Within the data below, count every line that includes "enregistrez" and report the total alone.
---------- Data supplied
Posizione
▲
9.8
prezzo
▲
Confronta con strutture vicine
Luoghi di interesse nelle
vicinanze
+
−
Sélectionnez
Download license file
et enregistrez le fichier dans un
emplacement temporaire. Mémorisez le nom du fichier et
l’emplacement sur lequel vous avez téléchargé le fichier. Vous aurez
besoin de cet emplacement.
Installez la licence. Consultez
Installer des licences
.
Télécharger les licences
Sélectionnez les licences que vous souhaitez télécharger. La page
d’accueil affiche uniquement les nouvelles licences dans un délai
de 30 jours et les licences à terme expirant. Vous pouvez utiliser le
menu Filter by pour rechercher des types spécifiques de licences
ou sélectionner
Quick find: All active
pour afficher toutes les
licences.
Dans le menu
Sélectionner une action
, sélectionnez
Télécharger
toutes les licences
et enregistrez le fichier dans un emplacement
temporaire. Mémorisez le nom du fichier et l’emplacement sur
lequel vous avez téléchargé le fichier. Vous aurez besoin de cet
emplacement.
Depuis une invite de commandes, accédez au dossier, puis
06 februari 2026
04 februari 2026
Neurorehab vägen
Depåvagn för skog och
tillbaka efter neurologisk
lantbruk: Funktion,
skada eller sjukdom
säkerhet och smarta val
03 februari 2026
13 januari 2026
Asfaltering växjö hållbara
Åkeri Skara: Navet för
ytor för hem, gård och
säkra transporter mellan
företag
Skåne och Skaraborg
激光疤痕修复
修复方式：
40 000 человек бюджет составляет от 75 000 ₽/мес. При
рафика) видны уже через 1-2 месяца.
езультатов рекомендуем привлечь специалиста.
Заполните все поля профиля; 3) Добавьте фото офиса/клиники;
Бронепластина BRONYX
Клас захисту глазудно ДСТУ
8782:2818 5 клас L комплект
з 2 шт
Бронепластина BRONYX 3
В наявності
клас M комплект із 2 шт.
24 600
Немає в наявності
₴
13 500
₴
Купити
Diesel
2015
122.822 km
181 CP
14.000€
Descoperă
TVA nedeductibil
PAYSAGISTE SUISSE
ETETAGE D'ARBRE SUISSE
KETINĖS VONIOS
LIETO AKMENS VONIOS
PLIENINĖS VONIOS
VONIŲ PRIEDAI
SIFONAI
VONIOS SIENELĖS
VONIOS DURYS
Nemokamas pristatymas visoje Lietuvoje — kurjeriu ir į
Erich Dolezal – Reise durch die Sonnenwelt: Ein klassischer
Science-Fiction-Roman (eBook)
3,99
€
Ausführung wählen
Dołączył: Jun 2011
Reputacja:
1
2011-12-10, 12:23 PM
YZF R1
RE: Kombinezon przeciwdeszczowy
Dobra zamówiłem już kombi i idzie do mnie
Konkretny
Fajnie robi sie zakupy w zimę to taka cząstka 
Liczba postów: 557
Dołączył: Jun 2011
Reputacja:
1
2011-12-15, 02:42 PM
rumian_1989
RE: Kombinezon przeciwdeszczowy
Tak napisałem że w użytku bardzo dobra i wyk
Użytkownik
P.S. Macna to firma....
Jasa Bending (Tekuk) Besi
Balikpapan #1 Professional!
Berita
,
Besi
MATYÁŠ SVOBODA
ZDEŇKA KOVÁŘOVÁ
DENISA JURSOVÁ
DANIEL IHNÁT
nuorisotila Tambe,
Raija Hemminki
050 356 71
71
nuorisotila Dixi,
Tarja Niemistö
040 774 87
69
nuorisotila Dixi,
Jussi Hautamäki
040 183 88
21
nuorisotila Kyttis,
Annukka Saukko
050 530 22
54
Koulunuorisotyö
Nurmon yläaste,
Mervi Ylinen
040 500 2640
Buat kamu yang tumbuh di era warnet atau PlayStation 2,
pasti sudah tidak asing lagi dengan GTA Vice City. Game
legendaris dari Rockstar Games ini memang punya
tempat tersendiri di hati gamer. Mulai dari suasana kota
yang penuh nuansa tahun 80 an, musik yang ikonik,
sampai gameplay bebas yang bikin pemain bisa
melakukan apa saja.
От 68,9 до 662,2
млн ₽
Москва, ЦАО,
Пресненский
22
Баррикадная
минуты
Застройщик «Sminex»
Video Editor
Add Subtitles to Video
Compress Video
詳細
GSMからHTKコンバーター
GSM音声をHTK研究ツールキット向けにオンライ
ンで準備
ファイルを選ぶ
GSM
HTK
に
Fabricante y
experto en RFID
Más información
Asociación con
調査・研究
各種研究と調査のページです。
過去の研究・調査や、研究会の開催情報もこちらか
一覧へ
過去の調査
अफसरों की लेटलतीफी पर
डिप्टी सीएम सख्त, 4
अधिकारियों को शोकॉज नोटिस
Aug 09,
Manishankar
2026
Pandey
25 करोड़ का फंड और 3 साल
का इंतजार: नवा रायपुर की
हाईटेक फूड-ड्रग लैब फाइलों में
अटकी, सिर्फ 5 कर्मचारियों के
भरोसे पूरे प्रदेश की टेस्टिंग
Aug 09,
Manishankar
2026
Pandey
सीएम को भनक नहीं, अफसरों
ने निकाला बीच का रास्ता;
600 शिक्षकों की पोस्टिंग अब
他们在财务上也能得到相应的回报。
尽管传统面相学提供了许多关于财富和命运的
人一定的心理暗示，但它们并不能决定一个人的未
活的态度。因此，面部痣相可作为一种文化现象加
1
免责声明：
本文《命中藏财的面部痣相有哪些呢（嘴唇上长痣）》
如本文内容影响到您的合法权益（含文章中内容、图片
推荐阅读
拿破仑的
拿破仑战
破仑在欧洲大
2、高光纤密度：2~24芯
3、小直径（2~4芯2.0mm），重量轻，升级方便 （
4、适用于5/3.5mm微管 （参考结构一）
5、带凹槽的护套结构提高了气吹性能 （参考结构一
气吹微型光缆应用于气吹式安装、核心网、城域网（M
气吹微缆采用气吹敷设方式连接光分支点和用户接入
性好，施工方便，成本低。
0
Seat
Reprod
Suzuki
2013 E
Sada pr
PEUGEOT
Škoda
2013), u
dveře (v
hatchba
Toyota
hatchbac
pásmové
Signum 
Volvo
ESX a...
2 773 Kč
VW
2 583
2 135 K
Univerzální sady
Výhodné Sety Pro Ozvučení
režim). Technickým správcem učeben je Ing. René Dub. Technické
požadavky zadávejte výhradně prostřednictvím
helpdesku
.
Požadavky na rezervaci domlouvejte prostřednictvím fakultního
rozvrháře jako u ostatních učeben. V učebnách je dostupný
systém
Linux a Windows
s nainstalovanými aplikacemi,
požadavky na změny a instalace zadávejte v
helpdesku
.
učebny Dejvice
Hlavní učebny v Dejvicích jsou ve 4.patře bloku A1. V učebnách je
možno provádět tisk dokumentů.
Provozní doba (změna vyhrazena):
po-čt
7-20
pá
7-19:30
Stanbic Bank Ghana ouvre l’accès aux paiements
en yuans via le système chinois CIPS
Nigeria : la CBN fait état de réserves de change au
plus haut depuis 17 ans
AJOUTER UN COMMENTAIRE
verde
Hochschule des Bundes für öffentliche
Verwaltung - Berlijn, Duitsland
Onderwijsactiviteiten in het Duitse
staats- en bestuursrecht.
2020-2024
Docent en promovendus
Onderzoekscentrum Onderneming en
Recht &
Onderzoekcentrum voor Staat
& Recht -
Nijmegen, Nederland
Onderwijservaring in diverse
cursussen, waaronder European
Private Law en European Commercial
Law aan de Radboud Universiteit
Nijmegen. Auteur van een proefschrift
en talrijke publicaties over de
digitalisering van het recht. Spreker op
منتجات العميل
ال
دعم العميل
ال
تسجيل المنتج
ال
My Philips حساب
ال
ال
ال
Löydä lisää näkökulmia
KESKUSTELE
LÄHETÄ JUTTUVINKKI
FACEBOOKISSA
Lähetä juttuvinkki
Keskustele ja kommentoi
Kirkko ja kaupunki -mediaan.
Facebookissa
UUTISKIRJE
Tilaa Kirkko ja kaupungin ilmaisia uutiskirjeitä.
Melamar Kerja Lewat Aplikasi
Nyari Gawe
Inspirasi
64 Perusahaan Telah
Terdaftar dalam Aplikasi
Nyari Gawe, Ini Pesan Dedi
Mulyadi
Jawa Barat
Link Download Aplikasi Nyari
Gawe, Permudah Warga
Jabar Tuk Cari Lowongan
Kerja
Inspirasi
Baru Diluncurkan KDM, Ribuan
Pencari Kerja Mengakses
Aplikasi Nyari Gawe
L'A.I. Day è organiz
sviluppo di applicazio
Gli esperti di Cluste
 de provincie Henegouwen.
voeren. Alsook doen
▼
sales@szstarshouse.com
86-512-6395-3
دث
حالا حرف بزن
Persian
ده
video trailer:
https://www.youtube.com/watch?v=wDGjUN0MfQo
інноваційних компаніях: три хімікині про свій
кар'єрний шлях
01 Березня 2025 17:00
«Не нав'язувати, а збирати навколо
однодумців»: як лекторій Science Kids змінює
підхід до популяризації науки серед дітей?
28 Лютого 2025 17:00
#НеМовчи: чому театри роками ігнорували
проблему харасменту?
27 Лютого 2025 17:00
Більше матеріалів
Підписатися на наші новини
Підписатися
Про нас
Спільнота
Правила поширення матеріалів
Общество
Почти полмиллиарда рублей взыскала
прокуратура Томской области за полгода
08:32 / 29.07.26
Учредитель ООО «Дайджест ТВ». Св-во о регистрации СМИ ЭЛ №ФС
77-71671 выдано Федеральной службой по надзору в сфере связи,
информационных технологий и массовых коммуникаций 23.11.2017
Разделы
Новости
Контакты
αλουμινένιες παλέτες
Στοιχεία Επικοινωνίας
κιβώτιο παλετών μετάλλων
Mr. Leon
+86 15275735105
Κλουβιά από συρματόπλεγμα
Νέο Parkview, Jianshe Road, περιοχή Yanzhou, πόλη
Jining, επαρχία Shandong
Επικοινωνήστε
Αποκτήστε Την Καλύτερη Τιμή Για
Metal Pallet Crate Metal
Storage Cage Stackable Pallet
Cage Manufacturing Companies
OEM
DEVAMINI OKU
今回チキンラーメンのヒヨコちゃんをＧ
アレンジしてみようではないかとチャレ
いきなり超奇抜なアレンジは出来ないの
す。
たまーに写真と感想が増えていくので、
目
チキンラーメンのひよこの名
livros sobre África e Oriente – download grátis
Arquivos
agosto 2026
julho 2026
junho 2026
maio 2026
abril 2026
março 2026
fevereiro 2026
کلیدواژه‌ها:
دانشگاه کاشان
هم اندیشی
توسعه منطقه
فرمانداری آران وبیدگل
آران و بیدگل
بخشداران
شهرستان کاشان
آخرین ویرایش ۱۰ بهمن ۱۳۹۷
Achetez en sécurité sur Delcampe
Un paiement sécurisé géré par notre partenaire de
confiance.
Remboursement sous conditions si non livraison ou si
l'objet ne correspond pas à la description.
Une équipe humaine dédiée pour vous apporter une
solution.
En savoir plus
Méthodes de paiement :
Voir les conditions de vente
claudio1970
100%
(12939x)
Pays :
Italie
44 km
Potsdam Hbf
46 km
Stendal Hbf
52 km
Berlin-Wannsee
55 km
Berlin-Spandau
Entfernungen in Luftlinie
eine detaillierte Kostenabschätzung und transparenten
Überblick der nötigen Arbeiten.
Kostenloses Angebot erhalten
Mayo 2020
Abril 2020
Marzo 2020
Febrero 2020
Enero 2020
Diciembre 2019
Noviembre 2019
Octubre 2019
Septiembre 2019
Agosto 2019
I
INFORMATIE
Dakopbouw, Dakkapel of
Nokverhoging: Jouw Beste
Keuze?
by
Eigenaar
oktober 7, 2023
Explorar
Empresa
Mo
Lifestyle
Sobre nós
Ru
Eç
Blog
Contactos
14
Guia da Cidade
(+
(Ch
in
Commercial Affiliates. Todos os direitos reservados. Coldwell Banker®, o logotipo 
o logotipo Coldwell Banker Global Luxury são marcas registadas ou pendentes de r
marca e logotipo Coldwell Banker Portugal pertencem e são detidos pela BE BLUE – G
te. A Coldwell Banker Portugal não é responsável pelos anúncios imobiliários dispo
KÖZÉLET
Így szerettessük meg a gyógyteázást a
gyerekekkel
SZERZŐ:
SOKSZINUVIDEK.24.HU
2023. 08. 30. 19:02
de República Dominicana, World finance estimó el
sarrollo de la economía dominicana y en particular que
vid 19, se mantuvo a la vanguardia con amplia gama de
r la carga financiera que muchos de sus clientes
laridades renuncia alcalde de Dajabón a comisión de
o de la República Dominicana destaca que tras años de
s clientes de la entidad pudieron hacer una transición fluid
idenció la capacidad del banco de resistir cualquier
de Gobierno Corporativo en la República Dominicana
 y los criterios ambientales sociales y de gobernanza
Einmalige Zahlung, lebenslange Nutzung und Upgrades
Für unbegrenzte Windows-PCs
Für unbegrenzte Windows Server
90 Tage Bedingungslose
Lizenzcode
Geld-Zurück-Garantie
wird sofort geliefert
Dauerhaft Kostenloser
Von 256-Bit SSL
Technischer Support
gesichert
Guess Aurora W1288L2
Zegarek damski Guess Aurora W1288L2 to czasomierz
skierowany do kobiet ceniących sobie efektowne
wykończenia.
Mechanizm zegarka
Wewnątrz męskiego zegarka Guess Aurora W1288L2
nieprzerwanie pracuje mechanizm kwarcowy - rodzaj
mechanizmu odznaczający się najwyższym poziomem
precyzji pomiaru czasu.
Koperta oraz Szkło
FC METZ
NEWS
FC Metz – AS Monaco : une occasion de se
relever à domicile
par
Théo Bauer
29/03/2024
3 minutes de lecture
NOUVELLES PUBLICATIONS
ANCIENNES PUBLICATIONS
--------------------
• Solved exercise:
2